Over the past five years council has undertaken over $2.1 million of work on sporting fields across the shire utilised by cricket including upgrades to fields, new pitches, cricket nets and amenities. These improvements include converting the Surfside field to a standard suitable for competition level games.
Further capital improvement works are planned across the shire in the coming 2010/11 Budget, which of course also benefits other field users.
Council has set new fees for sporting fields to strike a balance between the cost borne by ratepayers and that borne by users through a reasonable user fee.
Council does undertake field renewal works in the growing season, which can incur some inconvenience (eg immediately following topdressing).
The level of utilisation of fields has meant that this work can be accommodated within the cricket draw using other available fields available within the shire.
Warren Sharpe, Eurobodalla Shire Council Roads and recreation director
Botanic Gardens ‘too valuable to lose’
Re your article ‘Botanic Gardens too valuable to lose’ (9/6/10) , I agree.
This type of facility should be encouraged due the many positive educational, informative and pleasurable features that have resulted from the thousands of hours of volunteers’ efforts over many years, with relatively little cost to ratepayers.
The Gardens attract many residents, tourists and other visitors of all ages. These can and do benefit considerably from the high standard of examples of many local (ie native) plants and biodiversity.

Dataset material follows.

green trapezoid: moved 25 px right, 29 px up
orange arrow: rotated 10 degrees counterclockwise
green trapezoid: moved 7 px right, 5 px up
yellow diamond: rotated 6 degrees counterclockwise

This is all the more impressive compared to the many other areas of the shire that are certainly not free from weeds. The Gardens also provide additional variety to the excellent local beaches.
Brian Versey, Long Beach
Upgrade the Araluen Road
I support Don Burns (Bay Post/Moruya Examiner 16/06) in his call for State and Federal funds to significantly upgrade the road from Moruya to Araluen. With the support of Palerang Council, then upgrade the road into Braidwood. With a safe, all-weather surface, widening and some passing lanes, this would provide an alternative route to the coast from Canberra and Goulburn, easing traffic on the Kings Highway on the Clyde Mountain, particularly in holiday periods.
Penny Gerner, Catalina
Coastal wattle has important role
With no consultation with members of the Community Association or the wider Long Beach community, Mr Lambert (‘What a wattle cop out,’ Bay Post/Moruya Examiner 11/6/10) has again taken it upon himself to speak on behalf of the community re the Coastal Wattle Study at Long Beach.
Oddly though, despite 750 flyers delivered around the Long Beach area, only 11 members of the public (six being active or past members of Long Beach Landcare) turned up at the council- organised presentation of the Landcare initiated study.

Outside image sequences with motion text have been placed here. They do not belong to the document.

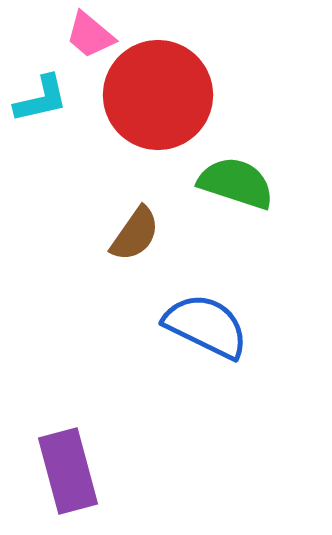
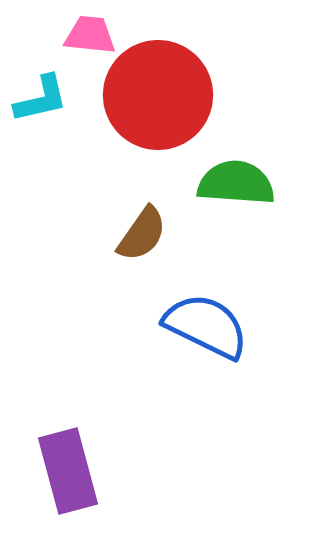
pink trapezoid: rotated 146 degrees clockwise
green semicircle: rotated 14 degrees counterclockwise
brown semicircle: moved 7 px right
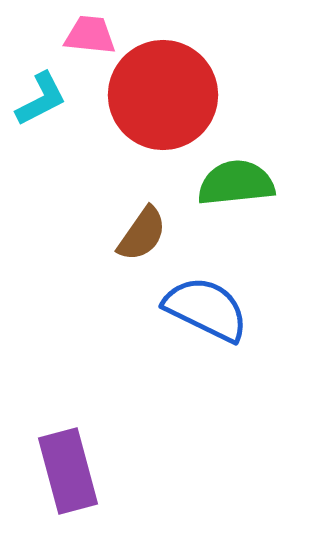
red circle: moved 5 px right
cyan L-shape: rotated 14 degrees counterclockwise
green semicircle: rotated 10 degrees counterclockwise
blue semicircle: moved 17 px up
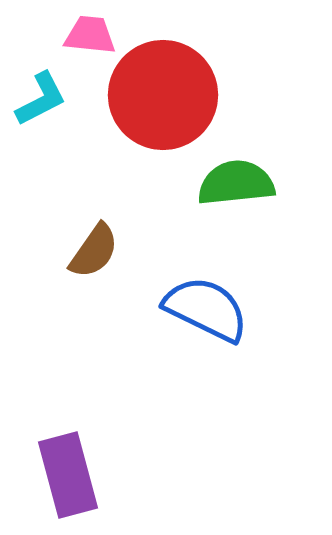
brown semicircle: moved 48 px left, 17 px down
purple rectangle: moved 4 px down
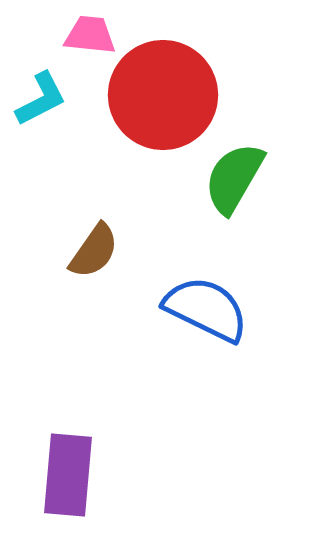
green semicircle: moved 2 px left, 5 px up; rotated 54 degrees counterclockwise
purple rectangle: rotated 20 degrees clockwise
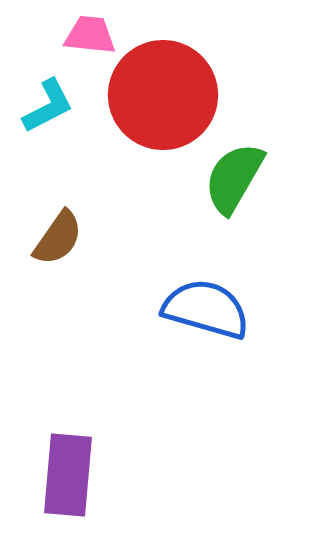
cyan L-shape: moved 7 px right, 7 px down
brown semicircle: moved 36 px left, 13 px up
blue semicircle: rotated 10 degrees counterclockwise
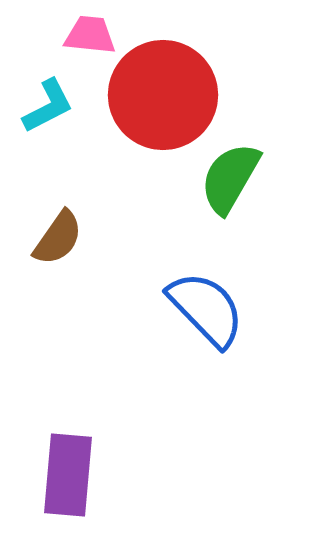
green semicircle: moved 4 px left
blue semicircle: rotated 30 degrees clockwise
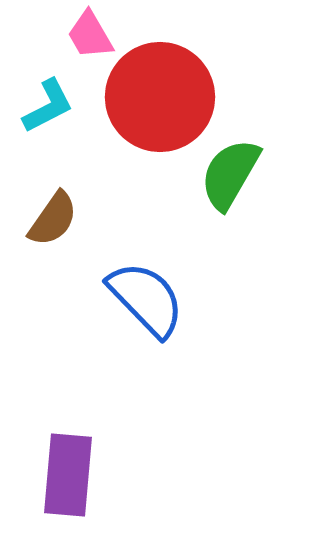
pink trapezoid: rotated 126 degrees counterclockwise
red circle: moved 3 px left, 2 px down
green semicircle: moved 4 px up
brown semicircle: moved 5 px left, 19 px up
blue semicircle: moved 60 px left, 10 px up
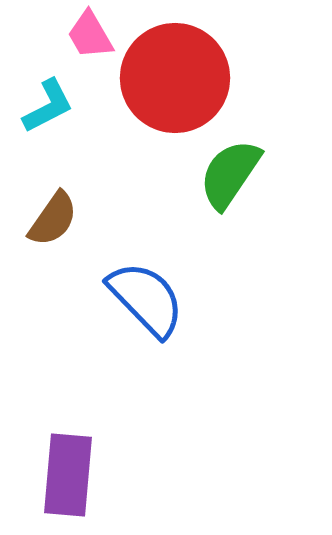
red circle: moved 15 px right, 19 px up
green semicircle: rotated 4 degrees clockwise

Clearly the Long Beach community had little or no interest in a very localised issue, which was beaten up out of all proportion by a few noisy residents.

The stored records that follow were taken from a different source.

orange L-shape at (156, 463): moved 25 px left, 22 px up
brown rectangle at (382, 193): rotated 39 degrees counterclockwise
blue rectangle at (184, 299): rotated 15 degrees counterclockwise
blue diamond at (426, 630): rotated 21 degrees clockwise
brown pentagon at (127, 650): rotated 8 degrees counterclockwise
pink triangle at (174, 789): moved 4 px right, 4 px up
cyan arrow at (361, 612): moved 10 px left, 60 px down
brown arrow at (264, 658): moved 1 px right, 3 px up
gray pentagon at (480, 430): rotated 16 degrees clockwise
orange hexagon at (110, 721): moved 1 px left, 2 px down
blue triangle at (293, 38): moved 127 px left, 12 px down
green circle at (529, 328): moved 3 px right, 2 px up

Mr Lambert is presumptuous in claiming he speaks for the Long Beach community. He does not.
Coastal wattle is a native species whose “job” it is to stabilise sand dunes, and that is precisely what it is doing at Long Beach and elsewhere along the coastline from Queensland to the southern mainland states.
Not “wrong plant, wrong place” as stated in the Bay Post, but right plant, right place. Removal from dunes opens them up to instability and erosion, the latter most undesirable in severe storms, which seemingly tend to occur mid-year in our area.
Management (an easy option) to control any spread of the wattle from its dunal location at Long Beach, or elsewhere for that matter, is the preferred solution to any perceived problem; eradication is an extremely foolish proposition and flies in the face of ecological practice.
With predictions of sea level rise, it would appear to be unwise to destabilise what might well assist near-coast dwellers to protect their properties some time in the future should this indeed eventuate.
Alison Baird, Co-ordinator Long Beach Landcare
‘Sickening situation’ at Surf Beach
We received the notice of Bunnings development proposal on May 26 with a closing date of June 17. Family commitments and sickness prevented me from studying it for several days.
In the time available, to my horror, I learned that the Bunnings proposal will remove tens of thousands of trees and huge amounts of earth/rock from alongside the tourist drive road next to the Surf Beach roundabout, creating a vast flat open space equivalent to seven football fields with a monster shed over 200 metres long.
It will mean the loss of a huge area of habitat and connecting corridors for an important range of native fauna. Bird life will be equally devastated.
Such crude destruction of the natural and visual beauty of our coastal strip is appalling.
Council is throwing the baby out with the bathwater.
Our council doesn’t realise the value of our coastal strip to the shire and the State. They are prepared to vandalise its beauty and destroy its natural character to give commercial advantage to a huge public company.
Occasionally I shop at Bunnings but this location, so close to our beaches and disfiguring our tourist drive, is the most unsuitable of places.
I read that council is already calling for tenders to remove the trees and rock, when the application has not yet been dealt with. I understand that a former recent employee of council prepared the Bunnings application, and that council denied us an extension of time to consider the hundreds of pages of Bunnings application.
All in all, it is a sickening situation for which council should be condemned by the entire community.
Why aren’t Coastwatchers and the Greens expressing opposition to this vandalism?